Au demeurant, il est manifeste que vous faites également preuve de beaucoup de préjugés. Travaillant au sein d’un département international, vous devriez faire preuve d’une grande ouverture d”esprit ce qui n’est manifestement pas le cas, pour exemples certains de vos propos à ce sujet : « Ces Grecs, ils ne savent pas faire du business », «les éditeurs asiatiques sont horribles», « les salariés du back office ne sont pas stressés » autant de jugements sans appel entendus par [VG] [LS] tout au long de son stage. Sans parler de vos réflexions au sujet de ses compatriotes chinois : « Ces gens ne semblent pas savoir se servir d’intranet, nous devons les baby sitter ».

De tels préjugés sont incompatibles avec votre fonction de Directrice de clientèle au sein d’un service international.

Votre comportement s’inscrit en outre en totale contradiction avec le Code de déontologie du Groupe Lagardère, dont vous avez parfaitement connaissance, lequel prévoit notamment en son article 2 qu’« aucune situation professionnelle ne peut justifier d’actes de dénigrement, de violence ou de propos injurieux ».
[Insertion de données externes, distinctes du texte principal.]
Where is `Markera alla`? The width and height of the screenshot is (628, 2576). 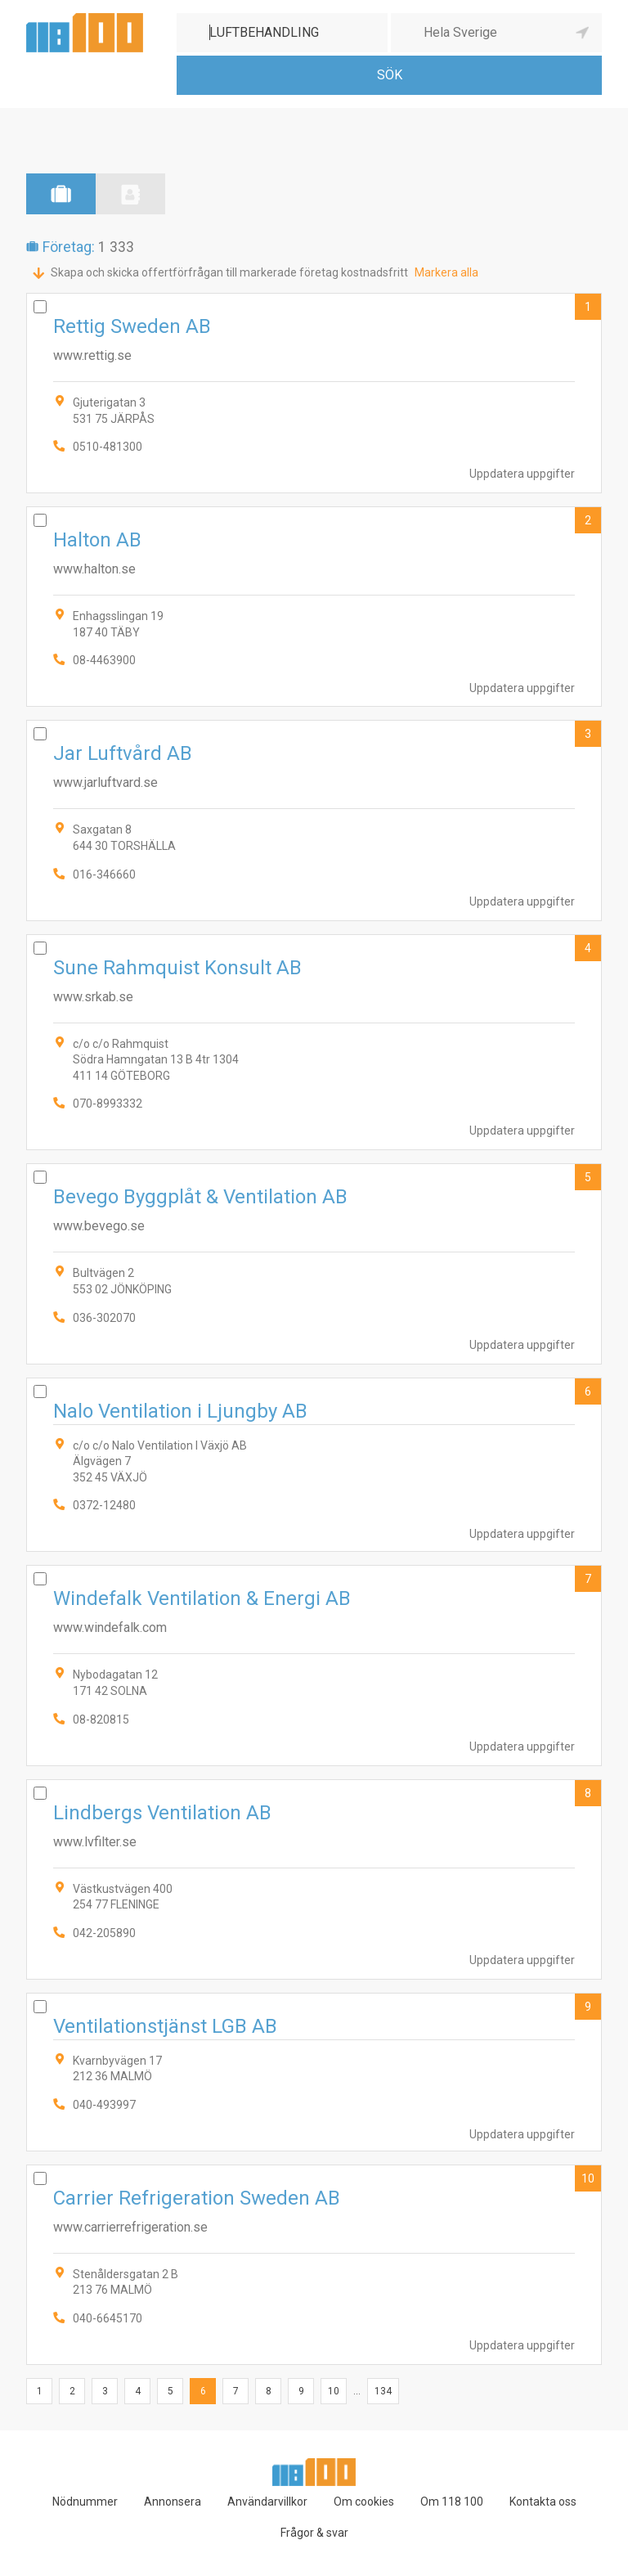 Markera alla is located at coordinates (446, 272).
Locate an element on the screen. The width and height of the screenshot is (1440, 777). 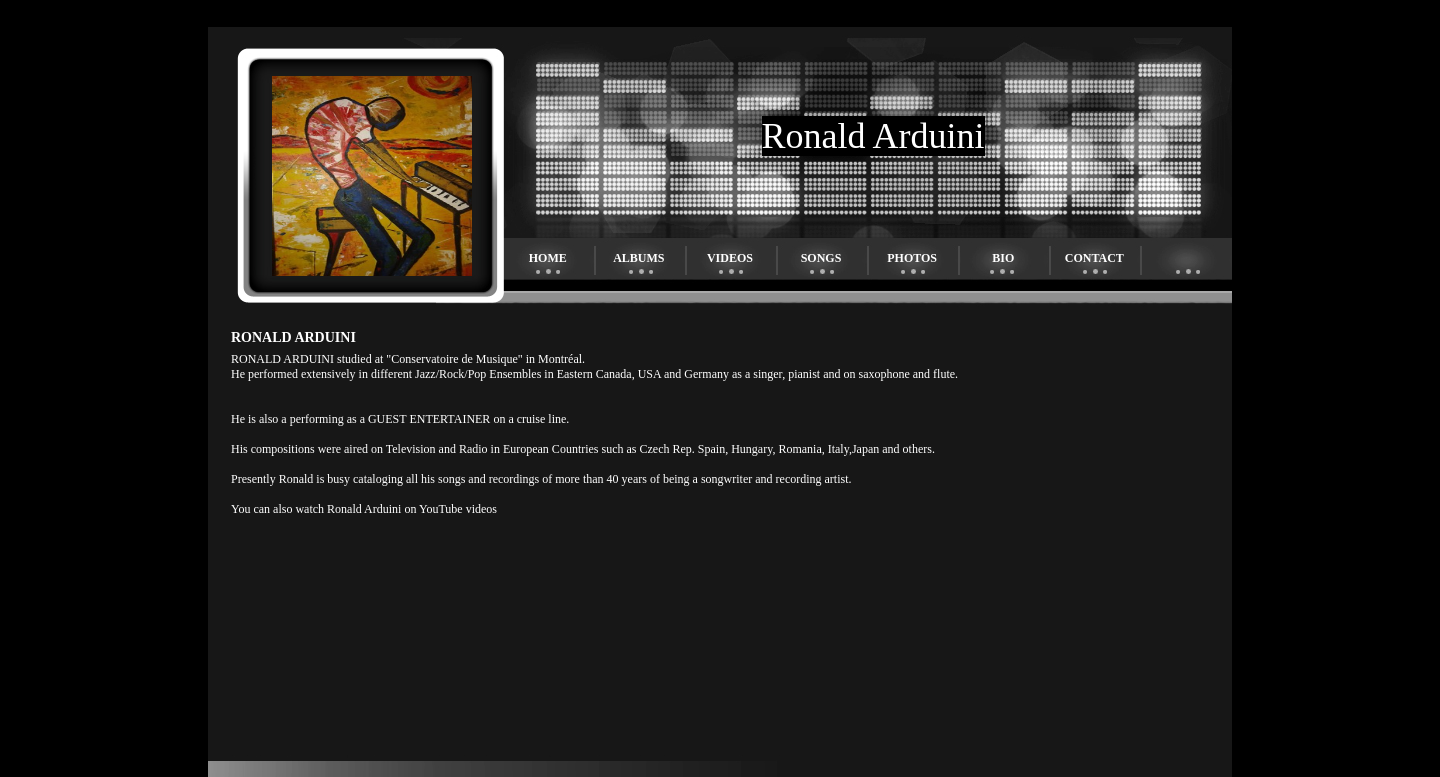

Cette situation ne peut perdurer car elle est grave et intolérable, en dépit de votre ancienneté.

Nous avons été contraints de vous prévenir, le mardi 18 Juillet 2017, que nous étions amenés à envisager votre licenciement (votre convocation ayant été envoyée la veille). Clairement, nous avions hésité à envisager votre éventuel licenciement pour faute grave en vous mettant à pied à titre conservatoire, ce que nous avons finalement décidé de ne pas faire compte tenu de votre ancienneté. Mais la gravité des faits constatés et de votre comportement fautif est une réalité.

Pendant l’entretien préalable, vous avez nié non sans une certaine mauvaise foi l”ensemble des éléments qui vous ont été exposés, affirmant que vous n’aviez pas le souvenir d’avoir écrit de tels mails, et indiquant vous être toujours bien comportée envers [VG] [LS], qui selon vous, ne respectait pas le règlement de l’entreprise. En tout état de cause, le prétendu non-respect du règlement de l’entreprise par votre stagiaire ne justifiait en aucun cas que vous agissiez de la sorte avec elle.

Toujours au cours de l’entretien préalable, vous nous avez reproché de ne pas avoir discuté des griefs précités avec vous hors du cadre procédural, indiquant que nous prenions pour vérité absolue la parole d’une stagiaire ». Outre le fait que la parole de chaque membre de notre Société compte, peu important son statut ou son ancienneté, les dires d'[VG] [LS] sont corroborés par l’ensemble des éléments précités, graves et inacceptables, que vous avez écrits, qu’une discussion n’aurait pas effacés.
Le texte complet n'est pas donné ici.